■ **What to work on**
Hand back every line from the beginning of the data below through the line containing "Tel.: 0821 907805500, Fax: 0821", word for word and free of pictures.

** Supplied data follows **

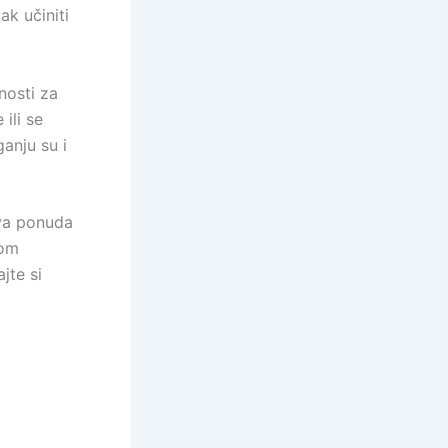
k učiniti
nosti za
ili se
anju su i
Ova ponuda
nom
jte si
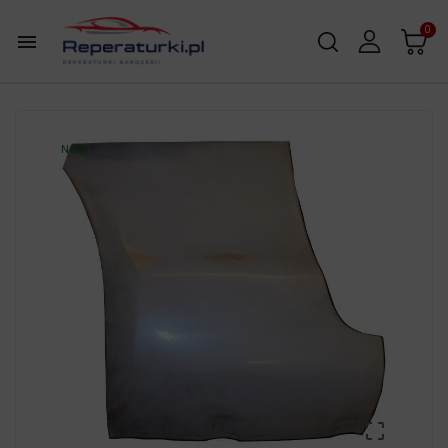
0

New

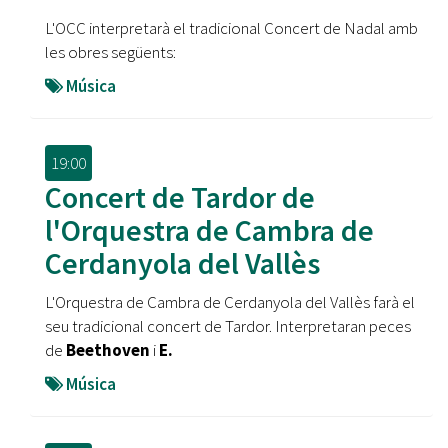
L'OCC interpretarà el tradicional Concert de Nadal amb
les obres següents:
Música
19:00
Concert de Tardor de
l'Orquestra de Cambra de
Cerdanyola del Vallès
L'Orquestra de Cambra de Cerdanyola del Vallès farà el
seu tradicional concert de Tardor. Interpretaran peces
de
Beethoven
i
E.
Música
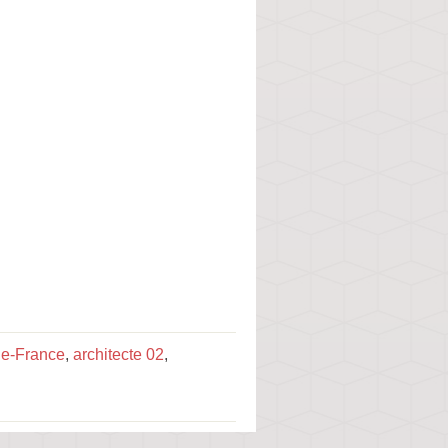
de-France
,
architecte 02
,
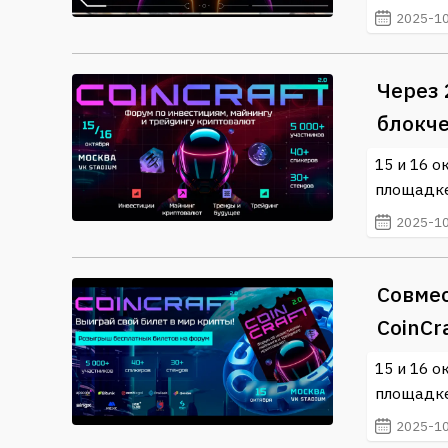
2025-10
Через 
блокче
15 и 16 о
площадке
2025-10
Совме
CoinCra
15 и 16 о
площадке
2025-10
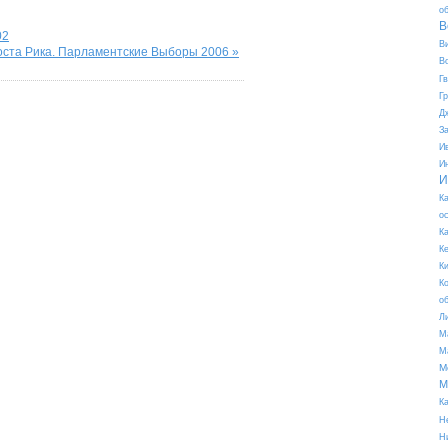
о
В
02
В
оста Рика. Парламентские Выборы 2006 »
В
Г
Г
Д
З
И
И
И
К
о
К
К
К
К
о
Л
М
М
М
М
К
Н
Н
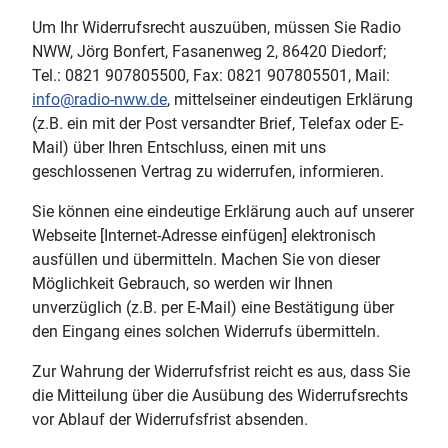
Um Ihr Widerrufsrecht auszuüben, müssen Sie Radio
NWW, Jörg Bonfert, Fasanenweg 2, 86420 Diedorf;
Tel.: 0821 907805500, Fax: 0821 907805501, Mail:
info@radio-nww.de
, mittelseiner eindeutigen Erklärung
(z.B. ein mit der Post versandter Brief, Telefax oder E-
Mail) über Ihren Entschluss, einen mit uns
geschlossenen Vertrag zu widerrufen, informieren.
Sie können eine eindeutige Erklärung auch auf unserer
Webseite [Internet-Adresse einfügen] elektronisch
ausfüllen und übermitteln. Machen Sie von dieser
Möglichkeit Gebrauch, so werden wir Ihnen
unverzüglich (z.B. per E-Mail) eine Bestätigung über
den Eingang eines solchen Widerrufs übermitteln.
Zur Wahrung der Widerrufsfrist reicht es aus, dass Sie
die Mitteilung über die Ausübung des Widerrufsrechts
vor Ablauf der Widerrufsfrist absenden.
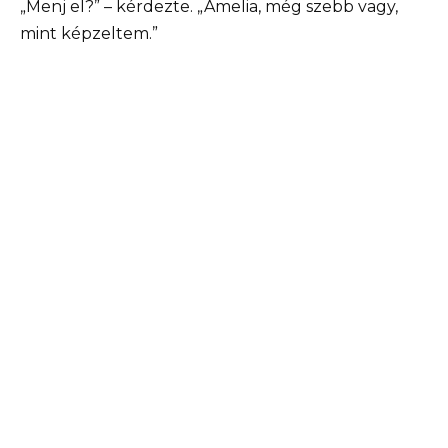
„Menj el?” – kérdezte. „Amelia, még szebb vagy,
mint képzeltem.”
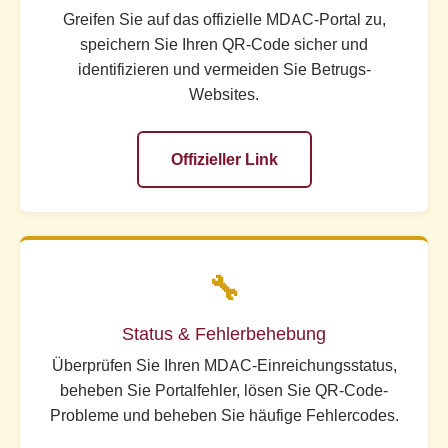
Greifen Sie auf das offizielle MDAC-Portal zu,
speichern Sie Ihren QR-Code sicher und
identifizieren und vermeiden Sie Betrugs-
Websites.
Offizieller Link
🔧
Status & Fehlerbehebung
Überprüfen Sie Ihren MDAC-Einreichungsstatus,
beheben Sie Portalfehler, lösen Sie QR-Code-
Probleme und beheben Sie häufige Fehlercodes.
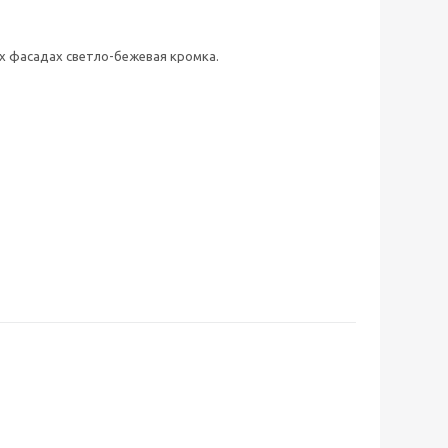
х фасадах светло-бежевая кромка.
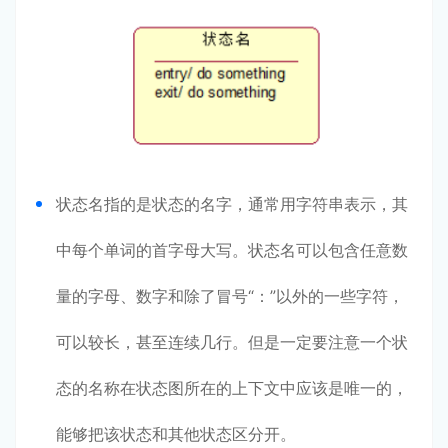
状态名指的是状态的名字，通常用字符串表示，其
中每个单词的首字母大写。状态名可以包含任意数
量的字母、数字和除了冒号“：”以外的一些字符，
可以较长，甚至连续几行。但是一定要注意一个状
态的名称在状态图所在的上下文中应该是唯一的，
能够把该状态和其他状态区分开。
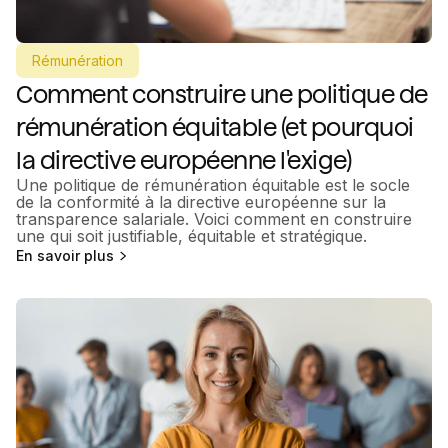
Rémunération
Comment construire une politique de
rémunération équitable (et pourquoi
la directive européenne l'exige)
Une politique de rémunération équitable est le socle
de la conformité à la directive européenne sur la
transparence salariale. Voici comment en construire
une qui soit justifiable, équitable et stratégique.
En savoir plus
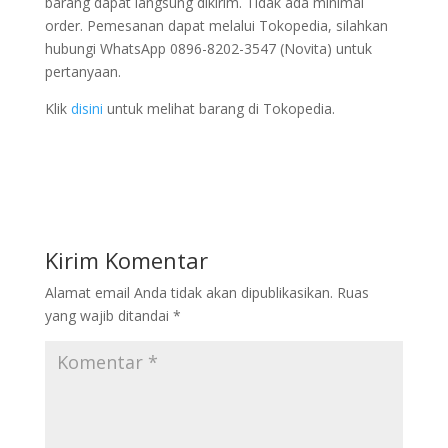
barang dapat langsung dikirim. Tidak ada minimal
order. Pemesanan dapat melalui Tokopedia, silahkan
hubungi WhatsApp 0896-8202-3547 (Novita) untuk
pertanyaan.
Klik
disini
untuk melihat barang di Tokopedia.
Kirim Komentar
Alamat email Anda tidak akan dipublikasikan.
Ruas
yang wajib ditandai
*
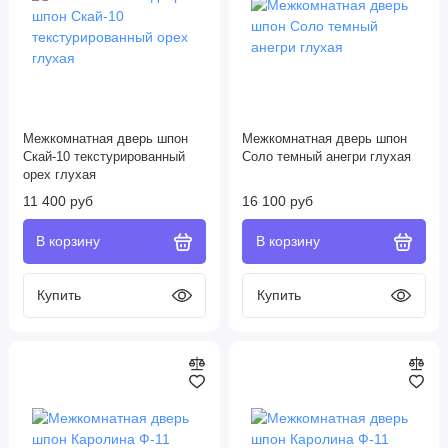
Межкомнатная дверь шпон
Межкомнатная дверь шпон
Скай-10 текстурированный
Соло темный анегри глухая
орех глухая
11 400 руб
16 100 руб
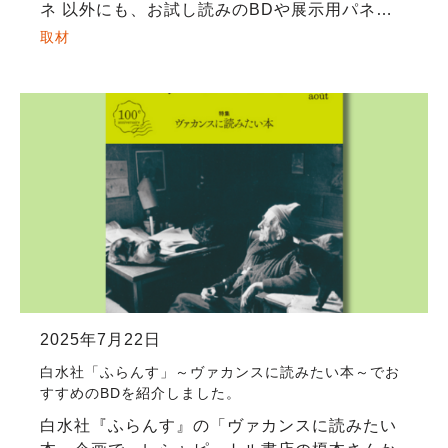
ネ 以外にも、お試し読みのBDや展示用パネル
のダンボールだらけとなっていますが、準備は
取材
着々と進んでいます！大人から子供まで楽しめ
[…]
2025年7月22日
白水社「ふらんす」～ヴァカンスに読みたい本～でお
すすめのBDを紹介しました。
白水社『ふらんす』の「ヴァカンスに読みたい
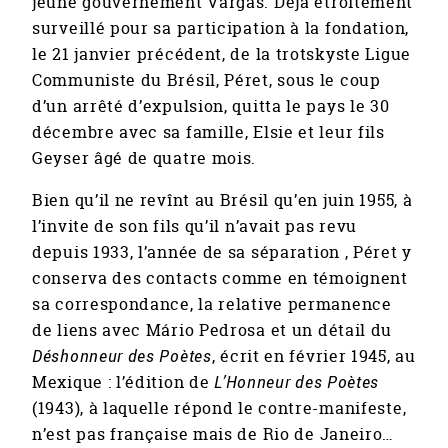
jeune gouvernement Vargas. Déjà étroitement
surveillé pour sa participation à la fondation,
le 21 janvier précédent, de la trotskyste Ligue
Communiste du Brésil, Péret, sous le coup
d’un arrêté d’expulsion, quitta le pays le 30
décembre avec sa famille, Elsie et leur fils
Geyser âgé de quatre mois.
Bien qu’il ne revînt au Brésil qu’en juin 1955, à
l’invite de son fils qu’il n’avait pas revu
depuis 1933, l’année de sa séparation , Péret y
conserva des contacts comme en témoignent
sa correspondance, la relative permanence
de liens avec Mário Pedrosa et un détail du
Déshonneur des Poètes
, écrit en février 1945, au
Mexique : l’édition de
L’Honneur des Poètes
(1943), à laquelle répond le contre-manifeste,
n’est pas française mais de Rio de Janeiro…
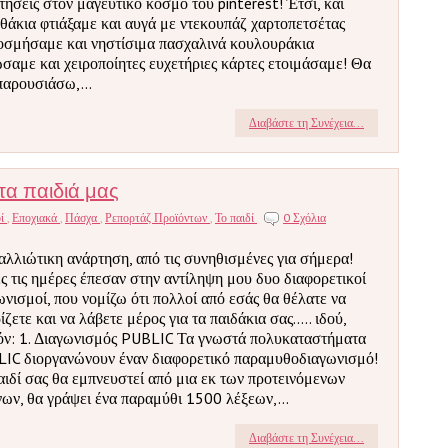
τήσεις στον μαγευτικό κόσμο του pinterest! Έτσι, και
θάκια φτιάξαμε και αυγά με ντεκουπάζ χαρτοπετσέτας
οσμήσαμε και νηστίσιμα πασχαλινά κουλουράκια
σαμε και χειροποίητες ευχετήριες κάρτες ετοιμάσαμε! Θα
παρουσιάσω,...
Διαβάστε τη Συνέχεια...
τα παιδιά μας
οί
,
Εποχιακά
,
Πάσχα
,
Ρεπορτάζ Προϊόντων
,
Το παιδί
0 Σχόλια
αλλιώτικη ανάρτηση, από τις συνηθισμένες για σήμερα!
ς τις ημέρες έπεσαν στην αντίληψη μου δυο διαφορετικοί
ωνισμοί, που νομίζω ότι πολλοί από εσάς θα θέλατε να
ζετε και να λάβετε μέρος για τα παιδάκια σας..... ιδού,
όν: 1. Διαγωνισμός PUBLIC Τα γνωστά πολυκαταστήματα
IC διοργανώνουν έναν διαφορετικό παραμυθοδιαγωνισμό!
αιδί σας θα εμπνευστεί από μια εκ των προτεινόμενων
νων, θα γράψει ένα παραμύθι 1500 λέξεων,...
Διαβάστε τη Συνέχεια...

** End of Supplied data **

■ **Your response**
k učiniti
nosti za
ili se
anju su i
Ova ponuda
nom
jte si
0

New

L'OCC interpretarà el tradicional Concert de Nadal amb
les obres següents:
Música
19:00
Concert de Tardor de
l'Orquestra de Cambra de
Cerdanyola del Vallès
L'Orquestra de Cambra de Cerdanyola del Vallès farà el
seu tradicional concert de Tardor. Interpretaran peces
de
Beethoven
i
E.
Música
de-France
,
architecte 02
,
2025-10
Через 
блокче
15 и 16 о
площадке
2025-10
Совме
CoinCra
15 и 16 о
площадке
2025-10
о
В
02
В
оста Рика. Парламентские Выборы 2006 »
В
Г
Г
Д
З
И
И
И
К
о
К
К
К
К
о
Л
М
М
М
М
К
Н
Н
Um Ihr Widerrufsrecht auszuüben, müssen Sie Radio
NWW, Jörg Bonfert, Fasanenweg 2, 86420 Diedorf;
Tel.: 0821 907805500, Fax: 0821 907805501, Mail:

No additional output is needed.